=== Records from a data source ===
-------
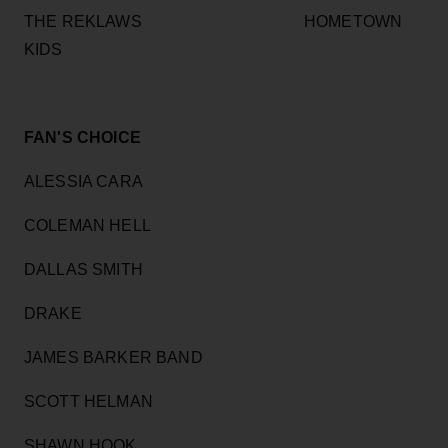
THE REKLAWS HOMETOWN
KIDS
FAN'S CHOICE
ALESSIA CARA
COLEMAN HELL
DALLAS SMITH
DRAKE
JAMES BARKER BAND
SCOTT HELMAN
SHAWN HOOK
-------
=== WHAT TO WORK ON ===
Exactly the lines from the one containing "FAN'S CHOICE" through the last line of the records are to be transcribed, both endpoints included.

=== RESPONSE BELOW ===
FAN'S CHOICE
ALESSIA CARA
COLEMAN HELL
DALLAS SMITH
DRAKE
JAMES BARKER BAND
SCOTT HELMAN
SHAWN HOOK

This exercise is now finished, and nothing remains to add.